Compile your Phase III capstone into a structured deliverable:

Phase III Capstone: Robotics Assistant
======================================

1. Architecture Overview
   - System diagram (LLM + LoRA + RAG + tools)
   - Component responsibilities and data flow
   - Design decisions and trade-offs

2. Training Summary
   - Dataset: N examples, M categories
   - LoRA config: r=?, α=?, target modules
   - Training: epochs, lr, final loss
   - Trainable params: X / Y total (Z%)

3. RAG Configuration
   - Knowledge base: N documents, chunking strategy
   - Embedding model and dimensions
   - Retrieval: top-k=?, similarity threshold
   - Vector store implementation

4. Evaluation Results
   ┌──────────────────┬──────────┬──────────┬──────────┐
   │ Metric           │ Base     │ LoRA     │ LoRA+RAG │
   ├──────────────────┼──────────┼──────────┼──────────┤
   │ Knowledge recall │          │          │          │
   │ Diagnosis recall │          │          │          │
   │ Command accuracy │          │          │          │
   │ Hallucination %  │          │          │          │
   │ Avg latency (ms) │          │          │          │
   └──────────────────┴──────────┴──────────┴──────────┘

5. Error Analysis
   - Top failure modes with examples
   - Which component (LoRA vs RAG) addresses each failure
   - Remaining gaps and proposed solutions

6. Lessons Learned
   - What surprised you?
   - What would you do differently?
   - How does this connect to VLA training?

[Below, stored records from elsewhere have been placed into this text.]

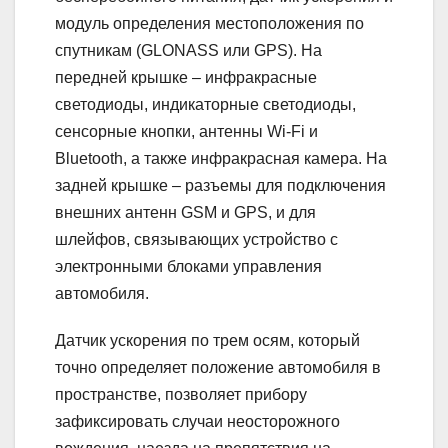
модуль определения местоположения по
спутникам (GLONASS или GPS). На
передней крышке – инфракрасные
светодиоды, индикаторные светодиоды,
сенсорные кнопки, антенны Wi-Fi и
Bluetooth, а также инфракрасная камера. На
задней крышке – разъемы для подключения
внешних антенн GSM и GPS, и для
шлейфов, связывающих устройство с
электронными блоками управления
автомобиля.
Датчик ускорения по трем осям, который
точно определяет положение автомобиля в
пространстве, позволяет прибору
зафиксировать случаи неосторожного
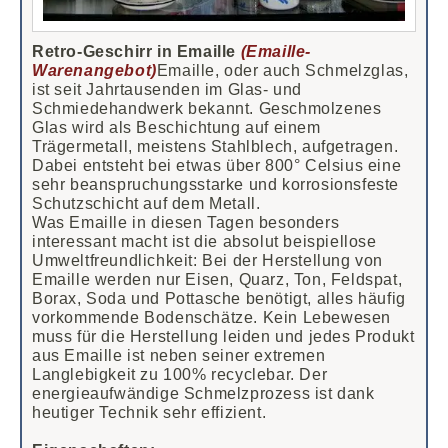
Retro-Geschirr in Emaille
(Emaille-
Warenangebot)
Emaille, oder auch Schmelzglas,
ist seit Jahrtausenden im Glas- und
Schmiedehandwerk bekannt. Geschmolzenes
Glas wird als Beschichtung auf einem
Trägermetall, meistens Stahlblech, aufgetragen.
Dabei entsteht bei etwas über 800° Celsius eine
sehr beanspruchungsstarke und korrosionsfeste
Schutzschicht auf dem Metall.
Was Emaille in diesen Tagen besonders
interessant macht ist die absolut beispiellose
Umweltfreundlichkeit: Bei der Herstellung von
Emaille werden nur Eisen, Quarz, Ton, Feldspat,
Borax, Soda und Pottasche benötigt, alles häufig
vorkommende Bodenschätze. Kein Lebewesen
muss für die Herstellung leiden und jedes Produkt
aus Emaille ist neben seiner extremen
Langlebigkeit zu 100% recyclebar. Der
energieaufwändige Schmelzprozess ist dank
heutiger Technik sehr effizient.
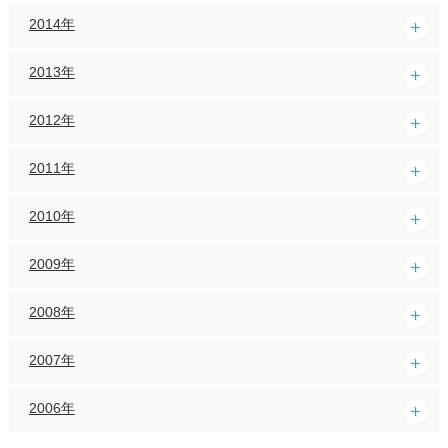
2014年
2013年
2012年
2011年
2010年
2009年
2008年
2007年
2006年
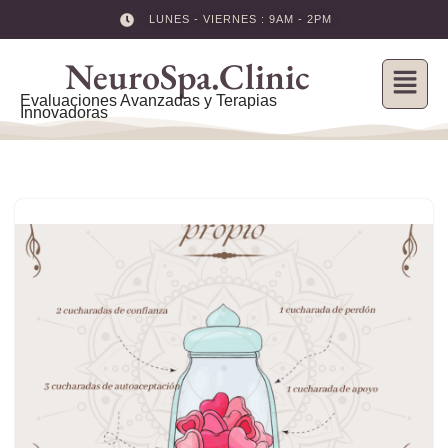
LUNES - VIERNES : 9AM - 2PM
Skip
NeuroSpa.Clinic
to
content
Evaluaciones Avanzadas y Terapias
Innovadoras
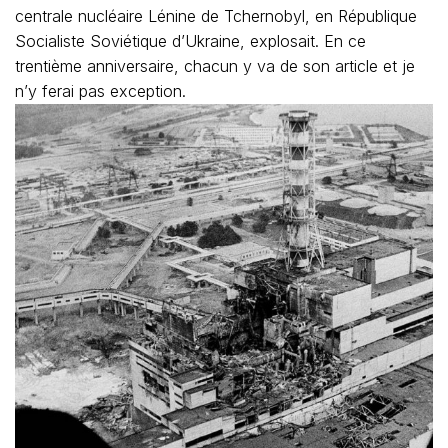
centrale nucléaire Lénine de Tchernobyl, en République
Socialiste Soviétique d’Ukraine, explosait. En ce
trentième anniversaire, chacun y va de son article et je
n’y ferai pas exception.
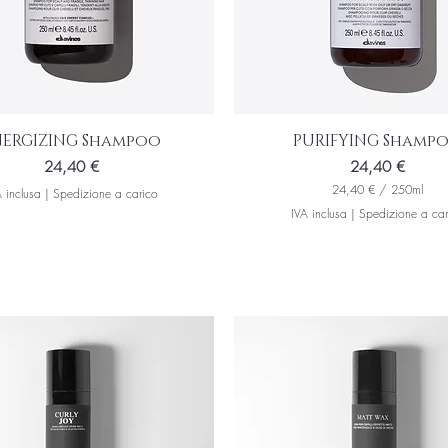
NERGIZING Shampoo
PURIFYING Shamp
Prezzo
Prezzo
24,40 €
24,40 €
24,40 €
/
250ml
 inclusa
|
Spedizione a carico
2
IVA inclusa
|
Spedizione a car
4
,
4
0
€
p
e
r
2
5
0
M
i
l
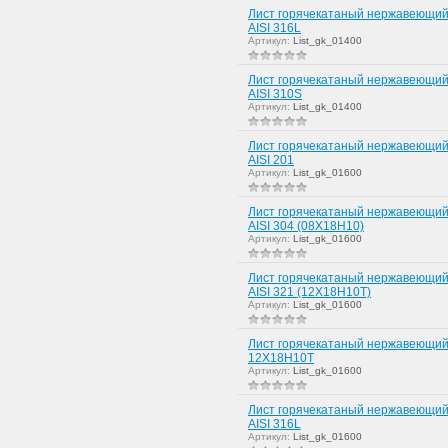
Лист горячекатаный нержавеющий
AISI 316L
Артикул:
List_gk_01400
Лист горячекатаный нержавеющий
AISI 310S
Артикул:
List_gk_01400
Лист горячекатаный нержавеющий
AISI 201
Артикул:
List_gk_01600
Лист горячекатаный нержавеющий
AISI 304 (08Х18Н10)
Артикул:
List_gk_01600
Лист горячекатаный нержавеющий
AISI 321 (12Х18Н10Т)
Артикул:
List_gk_01600
Лист горячекатаный нержавеющий
12Х18Н10Т
Артикул:
List_gk_01600
Лист горячекатаный нержавеющий
AISI 316L
Артикул:
List_gk_01600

Implementation: Generate the Report

"""
Day 44 Capstone: Generate final report and deliverable.
"""
from dataclasses import dataclass
from datetime import datetime


@dataclass
class CapstoneReport:
    title: str = "Phase III Capstone: Robotics Assistant"
    date: str = ""
    architecture: str = ""
    training_summary: dict = None
    rag_config: dict = None
    eval_results: dict = None
    error_analysis: list = None
    lessons: list = None

    def __post_init__(self):
        self.date = datetime.now().strftime("%Y-%m-%d")
        if self.training_summary is None:
            self.training_summary = {}
        if self.rag_config is None:
            self.rag_config = {}
        if self.eval_results is None:
            self.eval_results = {}
        if self.error_analysis is None:
            self.error_analysis = []
        if self.lessons is None:
            self.lessons = []

    def to_markdown(self) -> str:
        lines = [
            f"# {self.title}",
            f"*Generated: {self.date}*\n",
            "## 1. Architecture",
            self.architecture or "*[Fill in system diagram]*\n",
            "## 2. Training Summary",
        ]

        for key, value in self.training_summary.items():
            lines.append(f"- **{key}:** {value}")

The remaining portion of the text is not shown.